Assoc. Prof. Ozlem Soran
Date : 3 September 2006

Reported by :
Soran, O.
Pittsburgh, United States

What is new in the treatment of Pericarditis?

The aetiological classification of pericarditis comprises infectious pericarditis, pericarditis in systemic auto-immune diseases, type 2 (auto) immune process, post-myocardial infarction syndrome and auto-reactive pericarditis. In pericarditis, not only the incidence and pathogenesis are different, but the treatment choices differ as well.

Professors B Maisch (Marburg, Germany), A D Ristic (Belgrade, Serbia) , J Soler-Soler (Barcelona, Spain) and W Z Tomkowski (Warsaw, Poland) discussed the treatment options at a session on “Treatment in different forms of pericarditis”.

The speakers emphasised that with the application of standard clinical, biochemical and cytological methods only, the aetiology of the majority of acute and chronic/recurrent pericarditis cases remains unresolved. However, many of these idiopathic cases will represent either viral infections or auto-reactive pericarditis. In virus-positive effusions any form of corticosteroid treatment is contra-indicated. In auto-reactive effusions, colchicine has been shown to be efficacious. However, a substantial number of patients with chronic forms are resistant to either non-steroidal anti-inflammatory treatment or colchicine. The remaining classic treatment options, such as systemic glucocorticoid treatment, almost always have considerable side effects. In patients with chronic auto-reactive pericardial effusions, intrapericardila instillation of crystalloid glucocorticoids could help avoid systemic side effects, while still allowing high local dose application. This concept has proven its long-term efficacy in recent studies. In the treatment of tuberculus pericarditis the use of prednisone as an adjunct to anti-tuberculosis drugs was recommended. The use of pericardioscopy over pericardiocentesis, in cases with a large pericardial effusion, or cardiac tamponade, in cases with a high probability of tuberculosis, was also recommended.

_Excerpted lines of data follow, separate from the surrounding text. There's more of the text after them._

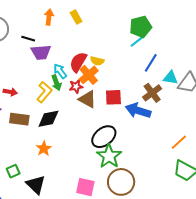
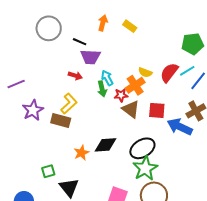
yellow rectangle: (76, 17) -> (130, 26), turned -32
cyan line: (137, 41) -> (187, 71), moved
red semicircle: (78, 62) -> (169, 73), moved
red arrow: (10, 92) -> (75, 76), moved
yellow L-shape: (44, 92) -> (69, 104), moved
black diamond: (48, 119) -> (105, 145), moved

The speakers also stressed that pericardiectomy must be considered as the last treatment option, due to its potential risks and the discomfort caused to patients by sternotomy and the haemodynamic consequences of cardiac stiffness. However, in cases of permanent construction, pericardiectomy is the only treatment.


 

Conclusion
Although treatment in the various forms of pericarditis is different, the goals of treatment are the same: i.e. determination of the aetiology, relief of symptoms, improvement of pericardial inflammation and mechanical efficiency of the heart, decreased rate of constrictive pericarditis - prevention of progression from effusive to the constrictive stage, and a decreased mortality rate.

To reach these goals I believe there is still a strong need for randomised studies comprising more patients and resolving the remaining questions such as the use of corticosteroids in tuberculus pericarditis , timing of pericardiectomy and the long-term effect of intrapericardial treatment with low doses of the crystalloid corticosteroids.